### What you should do
Return, word for word, only the lines of the data below that lie between the line with "You are a GUI agent. The screenshot is 1512×2416." and the line with "Vantagens para sócios (221, 2244)", those two lines included.

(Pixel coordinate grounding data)
++++++++++++++++++++

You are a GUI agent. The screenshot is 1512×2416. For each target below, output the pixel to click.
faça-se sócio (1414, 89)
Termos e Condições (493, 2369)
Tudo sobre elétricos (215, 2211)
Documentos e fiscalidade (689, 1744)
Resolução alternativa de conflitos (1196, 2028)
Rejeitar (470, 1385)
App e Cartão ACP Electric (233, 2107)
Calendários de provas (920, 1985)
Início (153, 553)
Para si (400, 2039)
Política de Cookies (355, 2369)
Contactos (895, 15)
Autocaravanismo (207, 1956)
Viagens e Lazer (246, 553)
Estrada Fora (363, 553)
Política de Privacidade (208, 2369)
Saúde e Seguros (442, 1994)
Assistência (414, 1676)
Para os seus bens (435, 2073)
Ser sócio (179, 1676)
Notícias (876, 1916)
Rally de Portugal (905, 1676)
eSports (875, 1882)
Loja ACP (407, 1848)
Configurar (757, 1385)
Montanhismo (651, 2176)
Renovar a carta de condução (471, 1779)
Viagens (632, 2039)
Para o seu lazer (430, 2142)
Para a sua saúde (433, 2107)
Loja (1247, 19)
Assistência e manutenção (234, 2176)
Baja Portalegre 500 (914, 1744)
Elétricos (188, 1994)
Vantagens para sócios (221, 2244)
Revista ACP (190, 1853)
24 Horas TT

++++++++++++++++++++

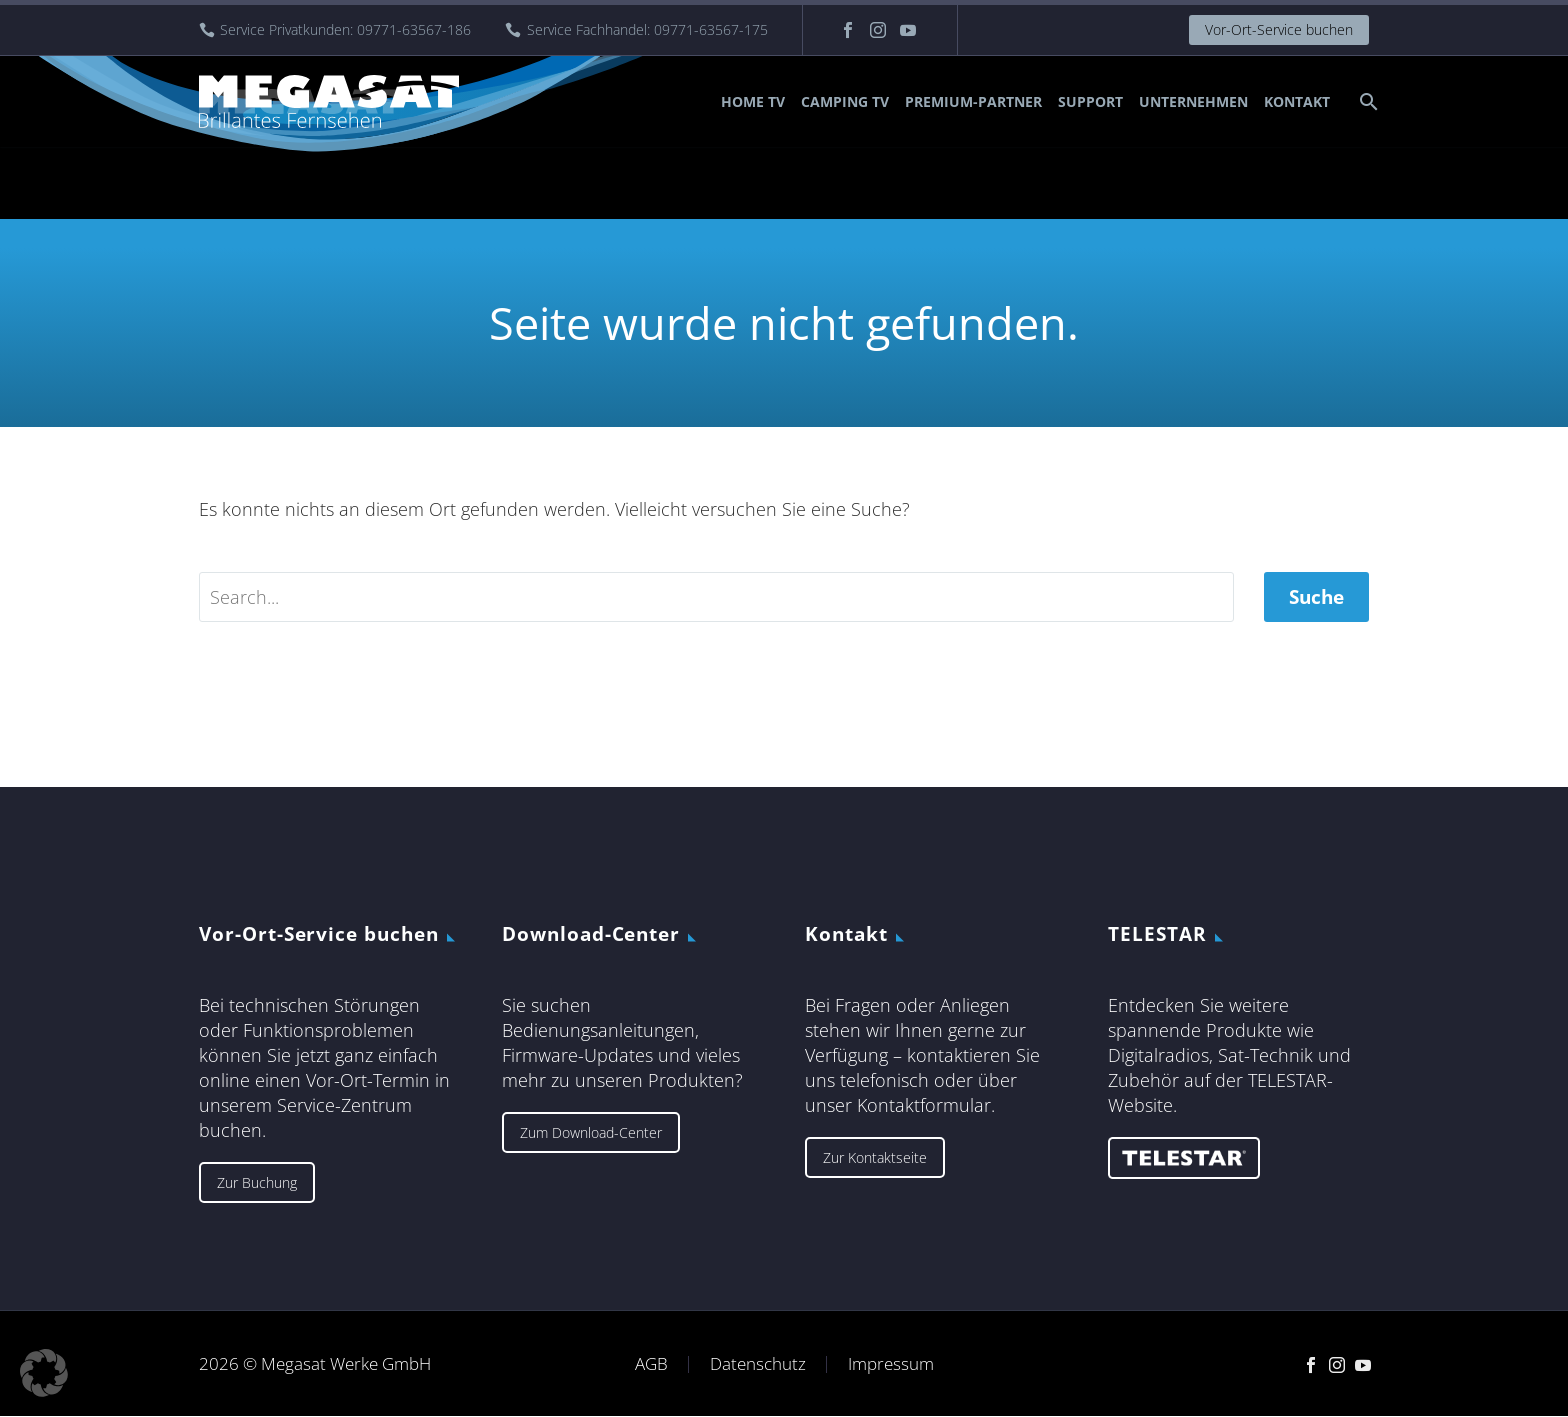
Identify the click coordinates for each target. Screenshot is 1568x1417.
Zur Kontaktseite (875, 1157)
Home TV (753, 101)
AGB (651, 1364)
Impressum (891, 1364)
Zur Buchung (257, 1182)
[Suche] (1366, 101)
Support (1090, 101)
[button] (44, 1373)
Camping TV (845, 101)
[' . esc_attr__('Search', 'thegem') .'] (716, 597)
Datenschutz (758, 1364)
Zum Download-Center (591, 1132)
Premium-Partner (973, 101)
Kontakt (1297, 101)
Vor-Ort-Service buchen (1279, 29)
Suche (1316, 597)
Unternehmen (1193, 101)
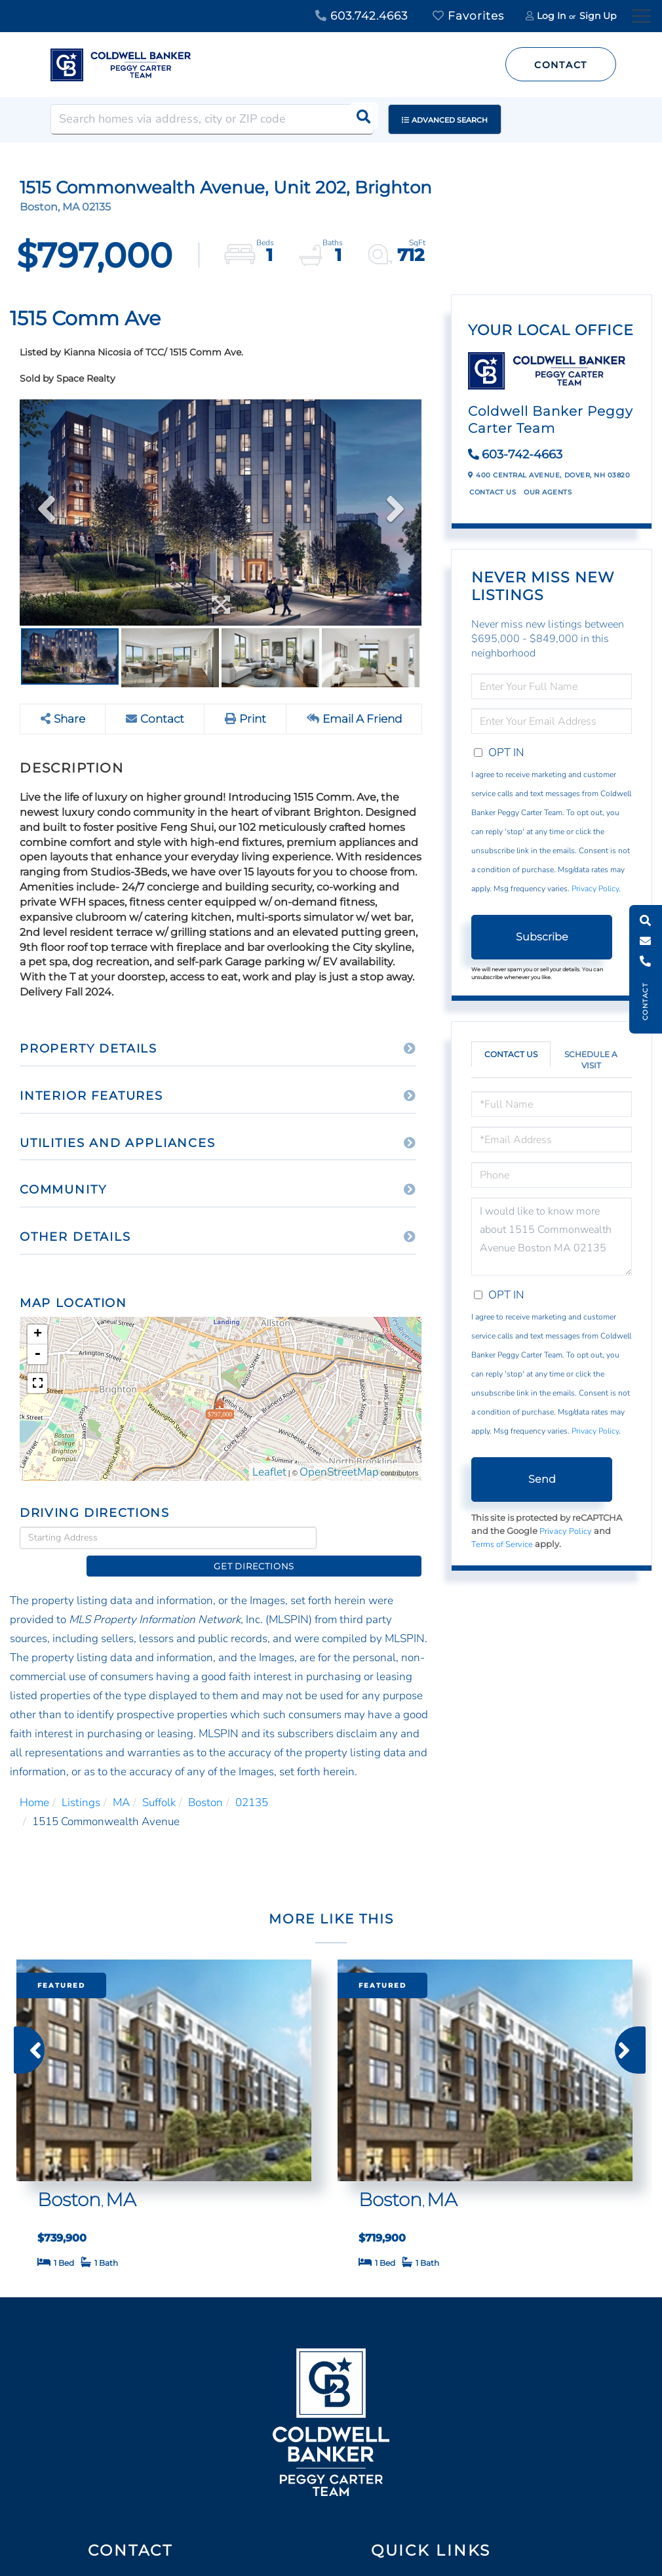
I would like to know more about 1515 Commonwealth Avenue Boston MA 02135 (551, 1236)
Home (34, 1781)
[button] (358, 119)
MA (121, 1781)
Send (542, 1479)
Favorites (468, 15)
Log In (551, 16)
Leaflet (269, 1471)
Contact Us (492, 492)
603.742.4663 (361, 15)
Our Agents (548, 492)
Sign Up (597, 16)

++++++++++++++++++++

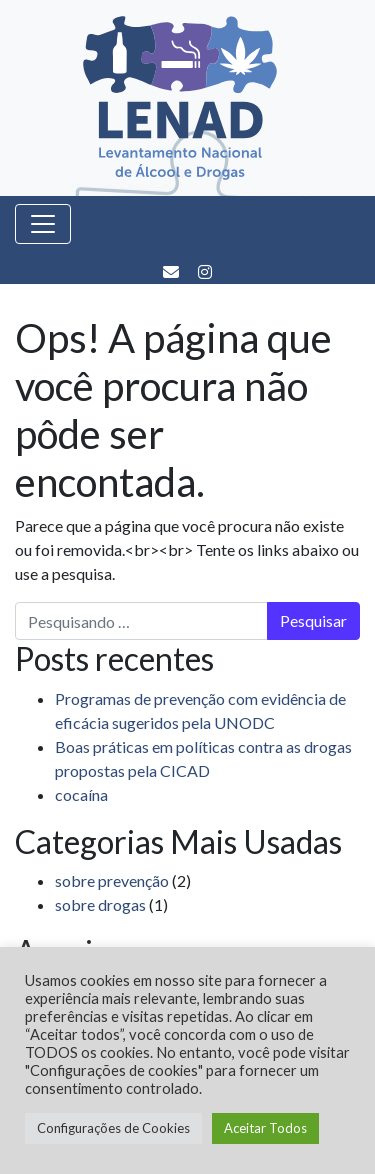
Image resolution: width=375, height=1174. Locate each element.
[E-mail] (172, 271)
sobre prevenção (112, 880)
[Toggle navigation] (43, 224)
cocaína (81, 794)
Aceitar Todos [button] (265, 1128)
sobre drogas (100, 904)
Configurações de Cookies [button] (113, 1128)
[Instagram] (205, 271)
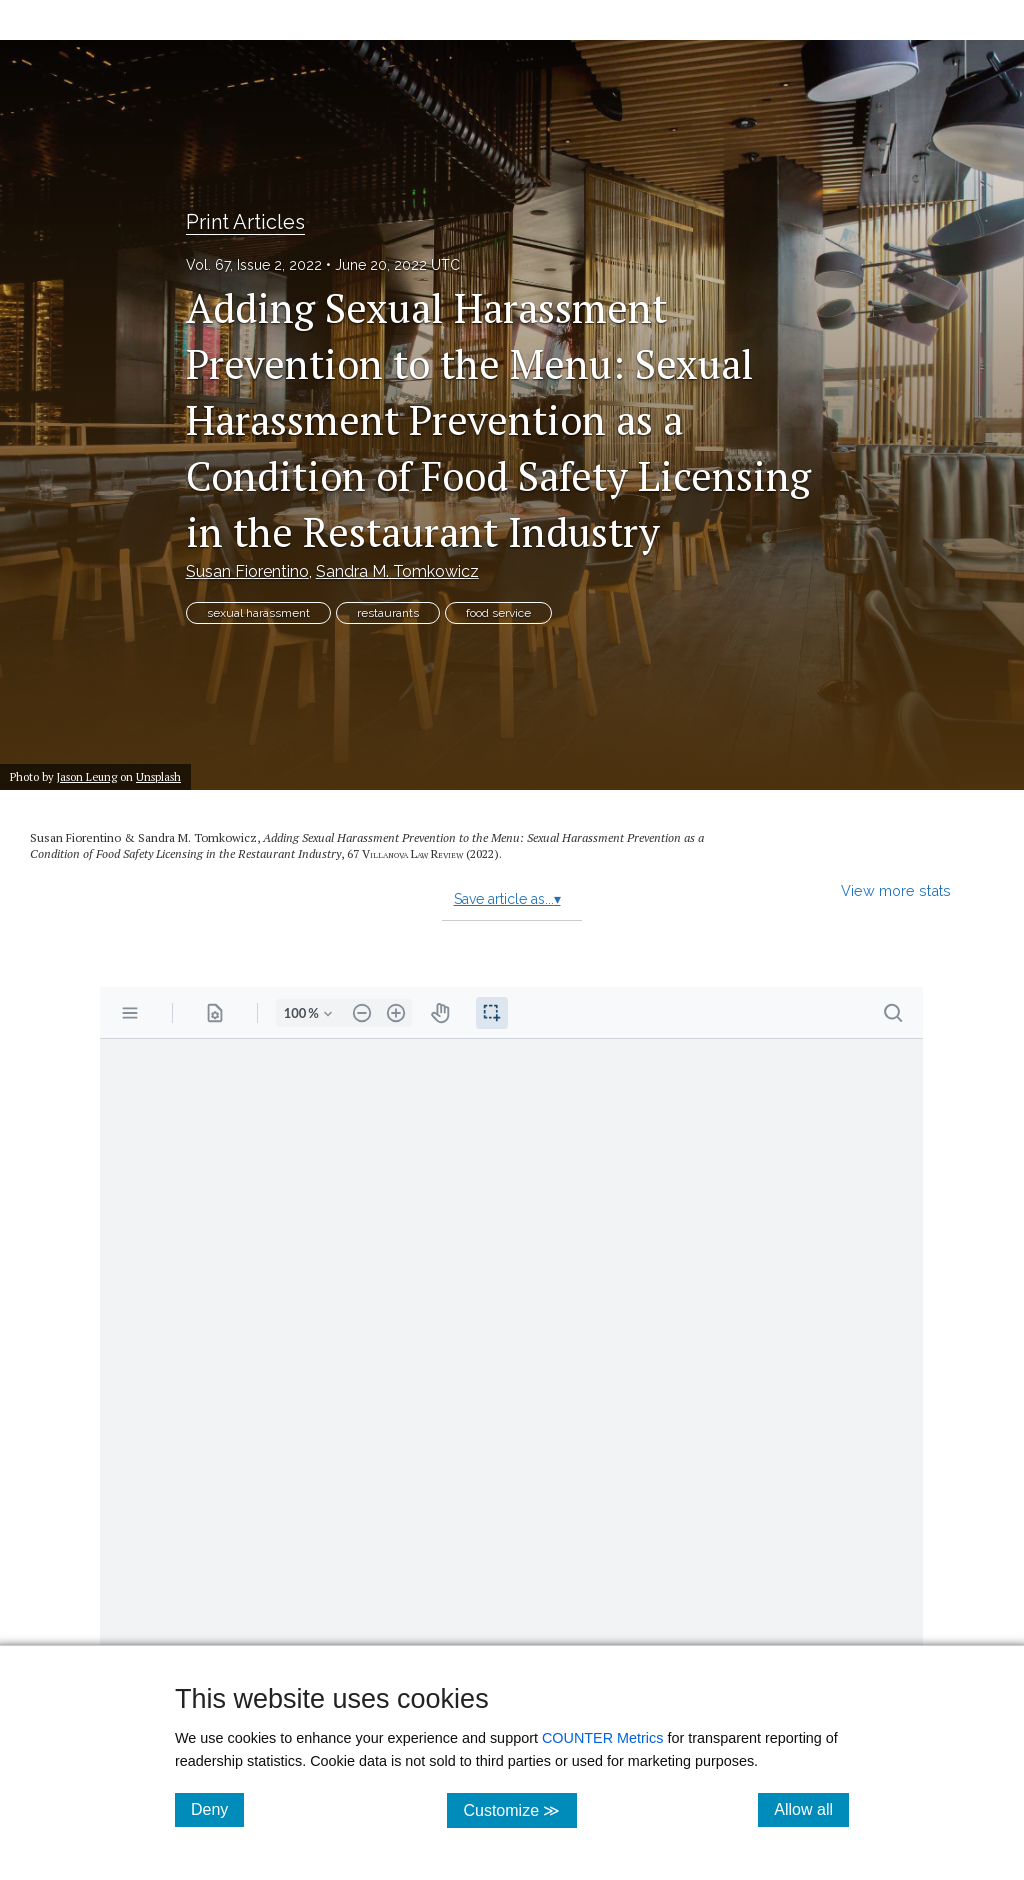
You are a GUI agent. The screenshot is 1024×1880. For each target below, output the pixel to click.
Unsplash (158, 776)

++++++++++++++++++++

### Solution below
You are a GUI agent. The screenshot is 1512×2416. For each target below, output the pixel to click.
faça-se sócio (1414, 89)
Termos e Condições (493, 2369)
Tudo sobre elétricos (215, 2211)
Documentos e fiscalidade (689, 1744)
Resolução alternativa de conflitos (1196, 2028)
Rejeitar (470, 1385)
App e Cartão ACP Electric (233, 2107)
Calendários de provas (920, 1985)
Início (153, 553)
Para si (400, 2039)
Política de Cookies (355, 2369)
Contactos (895, 15)
Autocaravanismo (207, 1956)
Viagens e Lazer (246, 553)
Estrada Fora (363, 553)
Política de Privacidade (208, 2369)
Saúde e Seguros (442, 1994)
Assistência (414, 1676)
Para os seus bens (435, 2073)
Ser sócio (179, 1676)
Notícias (876, 1916)
Rally de Portugal (905, 1676)
eSports (875, 1882)
Loja ACP (407, 1848)
Configurar (757, 1385)
Montanhismo (651, 2176)
Renovar a carta de condução (471, 1779)
Viagens (632, 2039)
Para o seu lazer (430, 2142)
Para a sua saúde (433, 2107)
Loja (1247, 19)
Assistência e manutenção (234, 2176)
Baja Portalegre 500 (914, 1744)
Elétricos (188, 1994)
Vantagens para sócios (221, 2244)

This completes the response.